However, Dewdney takes as empirical reality the formations described by Hoelzl and Marie, Beller and Mackenzie and Munster and generalises from them about all digital visuals now, to claim that “visuality has entered a decisive era of the more than visual and nonrepresentational in which an ocular-centric worldview, which previously devolved upon the mechanical eye, has been overturned by the operations of data and signalling.” Representation no longer matters for critique, apparently, because representational imagery (ie photography) has been superceded by algorithmic computation.

All the authors discussed by Dewdney are of course describing important empirical realities.
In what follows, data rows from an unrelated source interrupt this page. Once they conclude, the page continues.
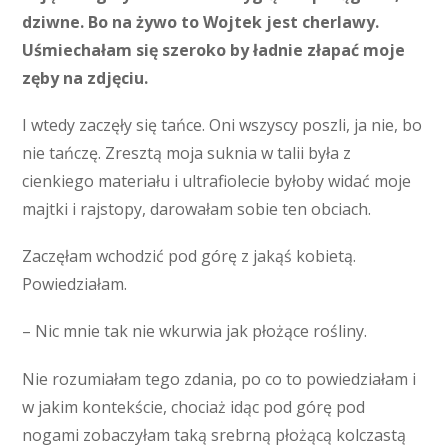
dziwne. Bo na żywo to Wojtek jest cherlawy.
Uśmiechałam się szeroko by ładnie złapać moje
zęby na zdjęciu.
I wtedy zaczęły się tańce. Oni wszyscy poszli, ja nie, bo
nie tańczę. Zresztą moja suknia w talii była z
cienkiego materiału i ultrafiolecie byłoby widać moje
majtki i rajstopy, darowałam sobie ten obciach.
Zaczęłam wchodzić pod górę z jakąś kobietą.
Powiedziałam.
– Nic mnie tak nie wkurwia jak płożące rośliny.
Nie rozumiałam tego zdania, po co to powiedziałam i
w jakim kontekście, chociaż idąc pod górę pod
nogami zobaczyłam taką srebrną płożącą kolczastą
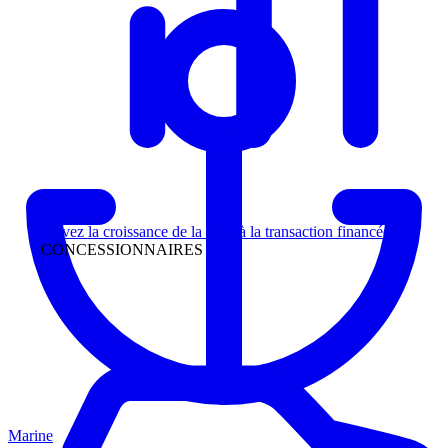
Direction
Suivez la croissance de la piste à la transaction financée
CONCESSIONNAIRES
Marine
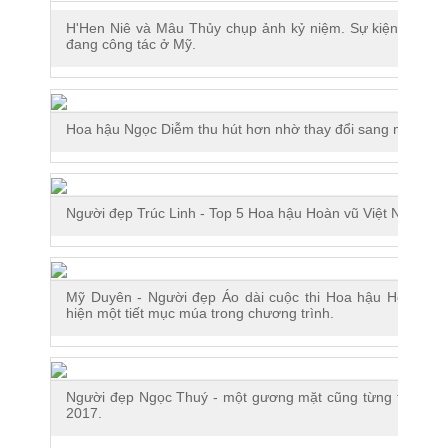
H'Hen Niê và Mâu Thủy chụp ảnh kỷ niệm. Sự kiện vắng 
đang công tác ở Mỹ.
Advertisement
Hoa hậu Ngọc Diễm thu hút hơn nhờ thay đổi sang mái tóc n
Người đẹp Trúc Linh - Top 5 Hoa hậu Hoàn vũ Việt Nam 201
Mỹ Duyên - Người đẹp Áo dài cuộc thi Hoa hậu Hoàn vũ 
hiện một tiết mục múa trong chương trình.
Người đẹp Ngọc Thuý - một gương mặt cũng từng tham gi
2017.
But as various kinds of materialist scholars, or as media archeologists perhaps, they are also theorising from those realities, and Dewdney’s discussion of their analyses shows some of the implications of extending that theoretical position into a universal empirical description of “the politics of the image”.

One issue for me is the continued reference to ‘the image’ in the singular, accompanied by the implicit reference to photographs as a sort of paradigmatic image. I think this shapes the argument in particular ways. Aligned with a critical interest in the political economy of images, for example, it means that much of the argument actually refers to social media photos and platforms and therefore – possibly – only to social media photos.

Another is that Dewdney’s attention to the power of ‘the operations of data and signalling’ produces a number of binary splits in his argument. Splits include those between illegible computational processes and the legible image; or the invisual and the visual; or the representational and the not; or the network and the everyday. Various spatial metaphors underpin this split: a front end and a back, an A-side and a B-side. While in theory all these meet at the interface of a screen that displays a photographic image, the implication is that the image doesn’t matter and indeed is a distraction from the real site of power, which is the algorithm ‘behind’ the screen. This appears to remove users/humans/posthumans from the site of the algorithm – which is odd because the actual sites of algorithmic labour are full of humans (as well as computers).

Another associated binary that emerges is that visual culture is divided into two parts too, between the algorithm – the agential materiality of the image, in this account – and the user of the image. In fact I would say that this is not only a binary, it’s a dualism: the user ends up as simply that which algorithm is not, constituted as immaterial and as desiring and as having an unconscious, in Dewdney’s discussion. This means that what Foucault called the ‘situation’ of visibility is understood in quite limited terms. There’s no attention to the practices or discourses or imaginaries that render certain kinds of images in particular situations recognisable in particular ways, for example.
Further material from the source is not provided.